# Task directions
Scan the records below, and wherever a line has the word "header", pull it out.

*** Opening of Input data ***

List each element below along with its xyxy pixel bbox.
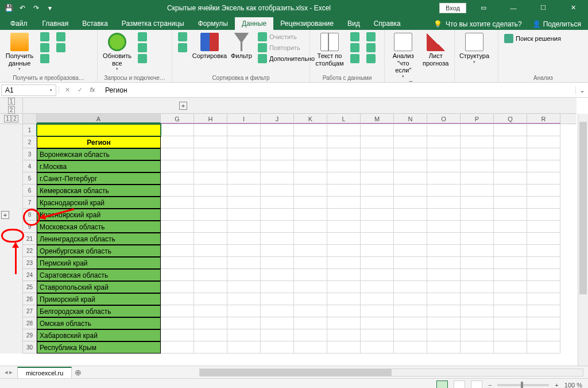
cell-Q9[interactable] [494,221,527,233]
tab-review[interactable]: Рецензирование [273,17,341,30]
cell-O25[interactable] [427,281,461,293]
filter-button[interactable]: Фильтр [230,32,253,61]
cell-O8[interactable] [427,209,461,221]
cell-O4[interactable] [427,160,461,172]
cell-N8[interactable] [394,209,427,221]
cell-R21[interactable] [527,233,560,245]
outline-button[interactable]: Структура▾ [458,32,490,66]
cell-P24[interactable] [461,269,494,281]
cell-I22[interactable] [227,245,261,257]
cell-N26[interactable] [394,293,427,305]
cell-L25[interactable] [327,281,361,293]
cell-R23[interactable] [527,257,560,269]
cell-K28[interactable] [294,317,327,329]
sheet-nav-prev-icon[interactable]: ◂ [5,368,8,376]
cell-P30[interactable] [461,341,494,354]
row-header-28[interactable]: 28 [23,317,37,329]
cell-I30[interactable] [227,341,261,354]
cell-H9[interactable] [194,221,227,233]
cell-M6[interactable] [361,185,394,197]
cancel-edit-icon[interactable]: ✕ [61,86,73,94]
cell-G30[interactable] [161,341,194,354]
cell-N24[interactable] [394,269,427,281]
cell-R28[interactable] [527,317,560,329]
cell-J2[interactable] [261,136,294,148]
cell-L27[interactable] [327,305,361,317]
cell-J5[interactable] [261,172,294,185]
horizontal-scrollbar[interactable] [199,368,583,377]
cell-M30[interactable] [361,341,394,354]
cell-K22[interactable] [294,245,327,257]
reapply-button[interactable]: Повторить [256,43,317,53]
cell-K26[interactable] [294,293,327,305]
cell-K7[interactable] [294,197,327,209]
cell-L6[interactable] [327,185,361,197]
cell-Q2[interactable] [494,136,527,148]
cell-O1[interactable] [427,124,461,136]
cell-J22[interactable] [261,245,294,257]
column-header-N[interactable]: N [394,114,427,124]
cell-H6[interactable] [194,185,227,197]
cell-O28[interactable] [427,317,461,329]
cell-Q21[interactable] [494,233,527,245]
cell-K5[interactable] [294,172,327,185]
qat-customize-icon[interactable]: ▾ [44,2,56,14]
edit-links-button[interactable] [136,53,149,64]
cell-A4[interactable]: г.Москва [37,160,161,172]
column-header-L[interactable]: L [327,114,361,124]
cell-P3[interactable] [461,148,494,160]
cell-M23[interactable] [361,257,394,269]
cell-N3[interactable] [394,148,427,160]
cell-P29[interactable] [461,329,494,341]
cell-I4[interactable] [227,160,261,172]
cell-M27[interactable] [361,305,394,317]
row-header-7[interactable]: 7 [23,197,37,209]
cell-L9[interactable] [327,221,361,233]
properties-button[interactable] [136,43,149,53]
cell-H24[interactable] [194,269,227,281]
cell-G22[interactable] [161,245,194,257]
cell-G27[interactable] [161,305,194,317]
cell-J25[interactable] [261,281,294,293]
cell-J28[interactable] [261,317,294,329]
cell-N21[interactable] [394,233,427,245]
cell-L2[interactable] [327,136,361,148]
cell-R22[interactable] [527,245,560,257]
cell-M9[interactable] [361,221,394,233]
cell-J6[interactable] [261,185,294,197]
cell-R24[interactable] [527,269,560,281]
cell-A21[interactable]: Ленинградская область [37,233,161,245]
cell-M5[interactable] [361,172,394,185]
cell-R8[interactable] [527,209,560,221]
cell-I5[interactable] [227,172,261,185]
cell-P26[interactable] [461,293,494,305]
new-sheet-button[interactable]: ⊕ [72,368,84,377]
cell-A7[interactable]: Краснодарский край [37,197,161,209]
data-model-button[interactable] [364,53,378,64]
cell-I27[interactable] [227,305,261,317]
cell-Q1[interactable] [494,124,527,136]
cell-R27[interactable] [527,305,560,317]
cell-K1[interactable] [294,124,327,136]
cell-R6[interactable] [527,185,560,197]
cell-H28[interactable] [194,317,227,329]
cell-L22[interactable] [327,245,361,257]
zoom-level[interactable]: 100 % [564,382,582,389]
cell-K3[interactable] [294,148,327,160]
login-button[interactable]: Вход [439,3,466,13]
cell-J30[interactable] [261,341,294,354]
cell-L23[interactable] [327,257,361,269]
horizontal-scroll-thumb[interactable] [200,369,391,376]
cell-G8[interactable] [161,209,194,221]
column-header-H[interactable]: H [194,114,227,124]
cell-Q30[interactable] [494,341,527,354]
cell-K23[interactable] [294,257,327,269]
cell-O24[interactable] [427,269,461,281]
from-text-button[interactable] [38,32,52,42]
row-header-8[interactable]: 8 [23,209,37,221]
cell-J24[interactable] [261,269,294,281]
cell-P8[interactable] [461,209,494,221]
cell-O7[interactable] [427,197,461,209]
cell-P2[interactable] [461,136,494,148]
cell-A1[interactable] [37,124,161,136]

*** Close of Input data ***

# Answer to this exercise
row-header-28[interactable]: 28 [23,317,37,329]
column-header-N[interactable]: N [394,114,427,124]
column-header-L[interactable]: L [327,114,361,124]
row-header-7[interactable]: 7 [23,197,37,209]
column-header-H[interactable]: H [194,114,227,124]
row-header-8[interactable]: 8 [23,209,37,221]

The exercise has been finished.